Não é propriamente uma surpresa que o primeiro elemento a cativar - e o que mais força terá até ao fim - seja a inocência que transborda de toda a história. Contada pela voz de Mafalda, mostra o mundo pelos olhos de alguém que, mesmo com uma grande sombra a pairar-lhe sobre o futuro, vê a vida como repleta de possibilidades. E é desta inocência em contraste com a terrível escuridão que se aproxima que nascem os grandes momentos de emoção, pois é impossível não sentir com Mafalda quando os seus sonhos e esperanças se apagam.
Há momentos de inevitável tristeza, mas não é, ainda assim, uma história triste. Não só porque o caminho de Mafalda é muito mais do que uma jornada rumo às trevas - é a descoberta da amizade, a do que existe para lá das limitações, a de que a vida continua mesmo depois da perda e a de que, embora a inocência se vá perdendo, há outras coisas boas para ocupar o seu lugar - mas, principalmente, porque há toda uma base de ternura e de afectos à sua volta.
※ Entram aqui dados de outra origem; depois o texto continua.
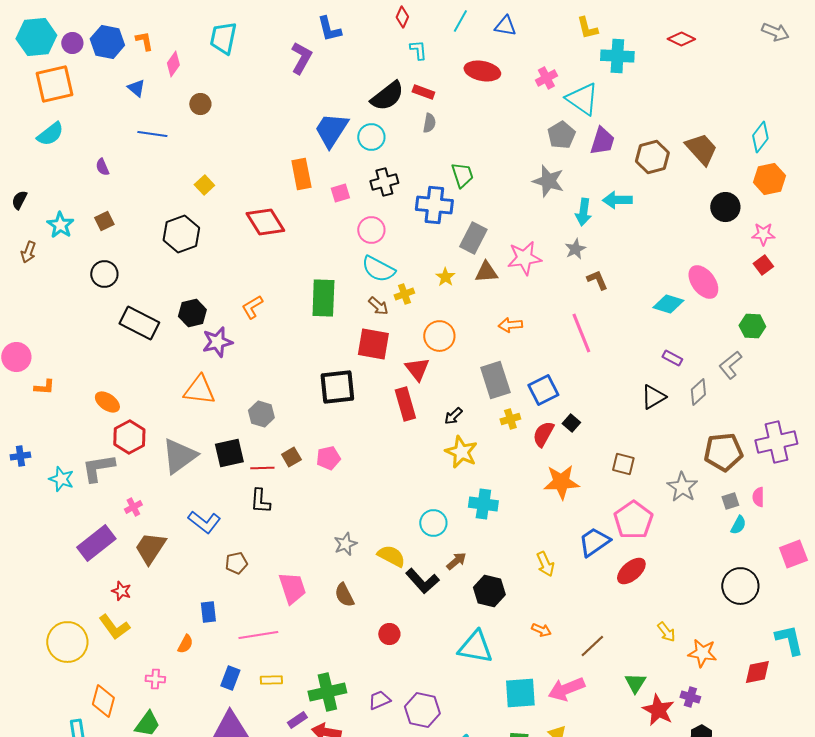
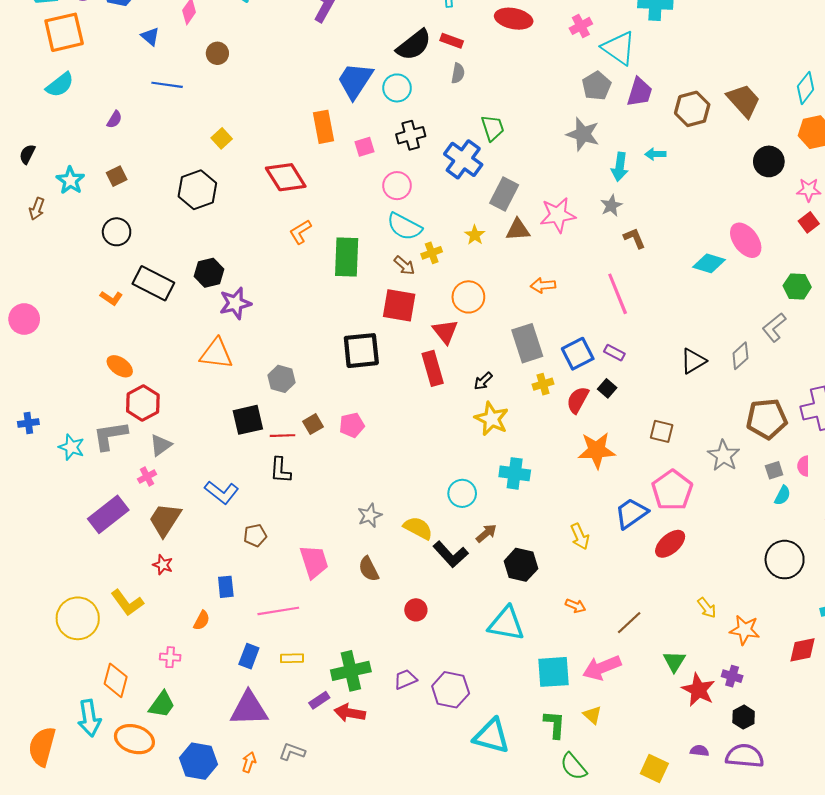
purple semicircle: (102, 167) -> (114, 119), turned -126
cyan arrow: (617, 200) -> (655, 154), size x0.7
blue cross: (434, 205) -> (463, 159), turned 30
orange L-shape: (252, 307) -> (300, 232), moved
purple rectangle: (672, 358) -> (614, 353), moved
orange L-shape: (44, 387) -> (111, 298), moved, turned 30
gray triangle: (179, 456) -> (161, 445), moved, size x0.6
red star: (121, 591) -> (163, 565), moved

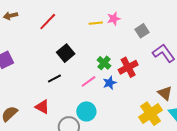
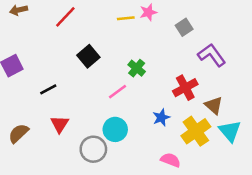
red cross: (128, 67) -> (185, 88), moved
black line: (54, 78) -> (48, 89), moved
blue star: (110, 83) -> (161, 118), moved
red triangle: (42, 107) -> (60, 124), turned 35

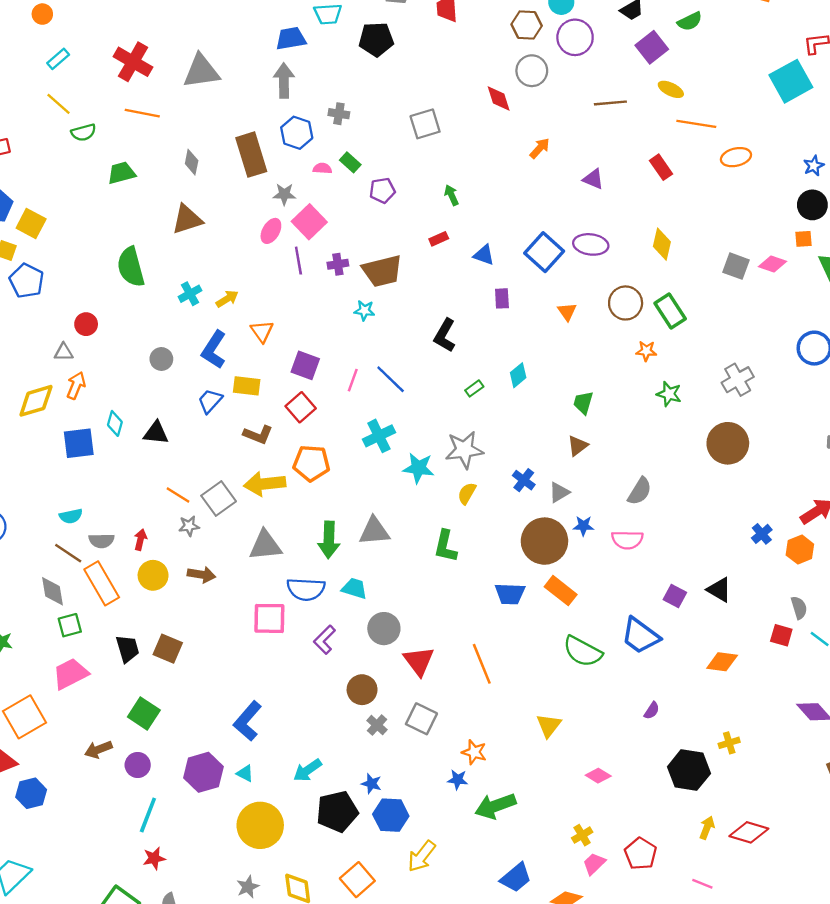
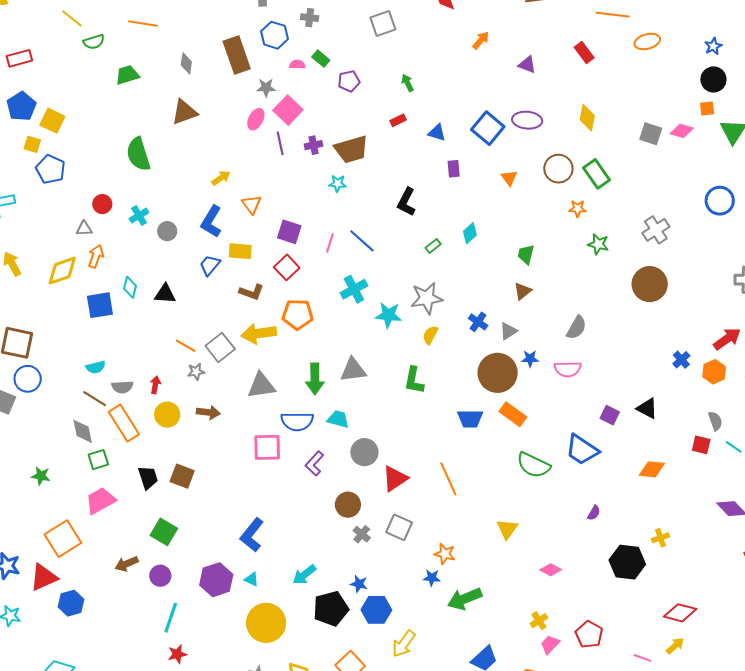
cyan cross: (190, 294) -> (139, 216), moved
red triangle: (419, 661) -> (395, 479), turned 36
yellow arrow: (707, 828) -> (675, 646), moved, turned 30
Nem sempre é fácil entender as escolhas das personagens, mas é natural que assim seja, pois são essencialmente pessoas imperfeitas a tentar lidar com as dificuldades da vida. Mas todos fazem o seu melhor e o essencial - essa tão esquiva e intensa criatura - nunca deixa de se manifestar.
Contar a história da perspectiva de Mafalda implica uma inevitável limitação: as histórias pessoais de algumas das outras personagens passam para segundo plano. Ainda assim, e embora fique aquela curiosidade em saber mais, por exemplo, sobre a vida de Estella, a verdade é que a alma essencial dessas personagens está presente: Estella é a estrela que guia Mafalda. E, tendo embora vida própria, é nesse aspecto que mais brilha.
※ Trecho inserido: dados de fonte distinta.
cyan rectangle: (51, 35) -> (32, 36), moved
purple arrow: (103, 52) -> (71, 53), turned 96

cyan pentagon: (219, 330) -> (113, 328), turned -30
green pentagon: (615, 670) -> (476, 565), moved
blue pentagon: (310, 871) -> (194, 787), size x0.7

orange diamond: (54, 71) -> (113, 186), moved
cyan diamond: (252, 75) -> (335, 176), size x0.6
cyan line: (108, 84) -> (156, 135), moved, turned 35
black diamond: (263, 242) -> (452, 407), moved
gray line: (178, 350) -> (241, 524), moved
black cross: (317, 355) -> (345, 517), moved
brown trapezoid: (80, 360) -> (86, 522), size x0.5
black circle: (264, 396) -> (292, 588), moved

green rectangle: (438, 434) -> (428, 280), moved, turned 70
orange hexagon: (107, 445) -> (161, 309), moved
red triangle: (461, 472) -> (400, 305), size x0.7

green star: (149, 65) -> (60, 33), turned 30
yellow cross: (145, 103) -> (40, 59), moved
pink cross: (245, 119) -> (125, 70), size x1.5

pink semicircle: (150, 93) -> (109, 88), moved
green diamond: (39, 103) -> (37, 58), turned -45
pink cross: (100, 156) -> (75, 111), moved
A impressão que fica é, pois, a de uma história simples e inocente, mas, acima de tudo, muito enternecedora. Reflectindo na escrita a personalidade de Mafalda, a autora dá-lhe vida em todos os momentos - nos tristes, nos pensativos e também nos mais divertidos. E é isso que, no fim, fica na memória: Mafalda pode ter ficado às escuras, mas o seu coração continua cheio de luz. E capaz de nos comover a todos.